[CarND Term 3 Path Planning Project] (https://github.com/udacity/CarND-Path-Planning-Project)
In this project, the aim is to implement a path planning model to safely navigate around a virtual highway with traffic.
In order to implement Path Planning model, the main.cpp file was modified. Vehicle class was added to the file. The spline.h was included in the project. The Vehicle class was responsible for generating trajectories and calculating costs of the trajectories.
Prediction is the first step of path planning. It involves, predicting the behavior of other vehicles, and estimating their location at a time step in the future. Because of the time limitations, predictions only performed by increasing the s values of other cars, and the d value of each other car assumed to be constant in each step. The provided vx and vy values were combined in a single v, and this v value used to calculate the s value in the future.
Trajectory Generation is the second step and probably the most challenging step of path planning. During generation step, maximum acceleration and maximum velocity values were set in advance. The interactions with the other cars were calculated, such as closest approach, and lowest time to collide. In addition, other penalties added for not driving at the target speed, changing lanes, driving at side lanes, canceling the previous action, driving in an occupied lane.
Jerk Minimization is an important aspect of path planning, however, it was not implemented in this projects due to the highly challenging transitions between Frenet and XY coordinates.
The simulator provides the localization data, previously generated path data, and the sensor fusion data. At each step, new path data was added to the previously generated path data. In order to predict the behavior of the other cars, their velocity was calculated as the square root of the sum of the squares of vx and vy. The location of another vehicle was calculated by adding the multiplication of that velocity and the time to the current s value of the vehicle. The d value of the car assumed to be constant. This assumption was risky; however, lowering the PLANNING_STEPS variable provide a chance to change the behavior in order to prevent collision.
Trajectory Generation code was based on the provided Python solution to the "Implement Behavior Planner in C++" quiz in Behavior Planning Lesson. It was quite challenging to switch to continuous space from a discrete space. In addition, the Prepare Lane Change Left and Prepare Lane Change Right states were added to the model. Still, the most challenging part was implementing a recursive state function, since at each step different states can be selected.
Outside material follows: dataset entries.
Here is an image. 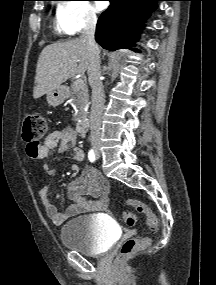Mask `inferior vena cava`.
Wrapping results in <instances>:
<instances>
[{
	"instance_id": "obj_1",
	"label": "inferior vena cava",
	"mask_w": 216,
	"mask_h": 285,
	"mask_svg": "<svg viewBox=\"0 0 216 285\" xmlns=\"http://www.w3.org/2000/svg\"><path fill=\"white\" fill-rule=\"evenodd\" d=\"M97 17L88 15L80 39L86 42L89 51L88 79L92 89V106L90 115L91 143L95 145L100 140L101 117L104 109V90L101 81L100 50L95 42Z\"/></svg>"
}]
</instances>
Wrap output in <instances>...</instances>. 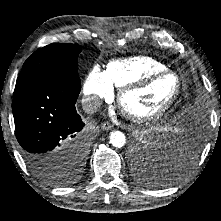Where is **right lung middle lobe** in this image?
Listing matches in <instances>:
<instances>
[{"instance_id":"dd1d6c3e","label":"right lung middle lobe","mask_w":221,"mask_h":221,"mask_svg":"<svg viewBox=\"0 0 221 221\" xmlns=\"http://www.w3.org/2000/svg\"><path fill=\"white\" fill-rule=\"evenodd\" d=\"M80 52L81 48L76 44L52 43L38 49L25 61L16 81L14 95L43 81H72L78 84L80 80L77 62ZM86 152L87 148L84 156L76 162L77 169L83 166ZM39 176L45 182L55 185H65L73 181V178L64 176L57 170L39 174Z\"/></svg>"}]
</instances>
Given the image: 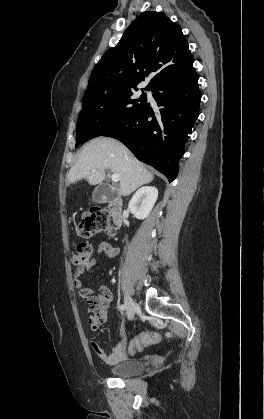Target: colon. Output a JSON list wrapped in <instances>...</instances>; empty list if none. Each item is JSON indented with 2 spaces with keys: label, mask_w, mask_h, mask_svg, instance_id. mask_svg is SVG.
<instances>
[{
  "label": "colon",
  "mask_w": 264,
  "mask_h": 419,
  "mask_svg": "<svg viewBox=\"0 0 264 419\" xmlns=\"http://www.w3.org/2000/svg\"><path fill=\"white\" fill-rule=\"evenodd\" d=\"M78 232L82 237H90L100 232H108L113 235L109 214L106 210L95 208L86 212L79 224ZM73 263L78 266H89L93 260L92 246L86 241H80L76 244L72 255ZM89 303L94 306L91 301ZM154 333H142L136 336L131 342V349L135 352L141 351L155 341Z\"/></svg>",
  "instance_id": "colon-1"
}]
</instances>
The trajectory generation was not complete since it can only assume one acceleration for each state in each step. Adding different acceleration options probably provide better solutions for passing the other vehicles and changing lanes.
The PLANNING_HORIZON parameter sets the number of states that the trajectory generator can plan in each step. Increasing the number to a value greater than 5 results in very slow calculations. In order to decrease the running time, when a collision became more likely, the cost for that trajectory assigned to the MAXCOST, and the following states were not considered. Similarly, when a cost for a trajectory was less than 5, that trajectory was selected directly without calculating the cost for other trajectories. This situation only occurs when the vehicle is in the center lane, and there are no other vehicles in front of it. In other words, the center lane is not occupied and the vehicle is in the center lane.
When there is a PLCL or PLCR without a following LCL or LCR, there is a penalty. Because this will lead into a deceleration with no improvement.
The penalty for not driving at the target speed. In order to prevent following another car which drives fast, but not at the target speed, a constant cost is added to the cost as a function of the difference between the average speed of the generated trajectory and the target speed.
The penalty for collision, or getting close to a collision. It is based on the minimum distance with the vehicle and the other vehicles.
The penalty for driving in an occupied lane. It is based on the time to reach to the vehicle in front of the vehicle, assuming the vehicle drives at the target speed.
Assuming there is no collision, how long will it take to collide is calculated, and if that value is greater than the DESIRED_BUFFER, this cost will be greater than 0.
Calculated to minimize the total number of lane changes.
If the vehicle is in the side lanes, a penalty cost will be added.
During trajectory generation, the acceleration values were calculated for the vehicle for each step. These values were used during generating waypoints.
The spline function was used to calculate y values as a function of x values. As provided in the walkthrough video, the last point of the vehicle and the point before that were used as the first two points. Three following points were also added to the spline. These three points were obtained by using the target_s and target_d values. In order to prevent exceeding maximum acceleration, the maximum difference between d values in the sequential points was set to 4.0.
Using the constructed spline, x value was incremented step by step, and the corresponding y value was calculated.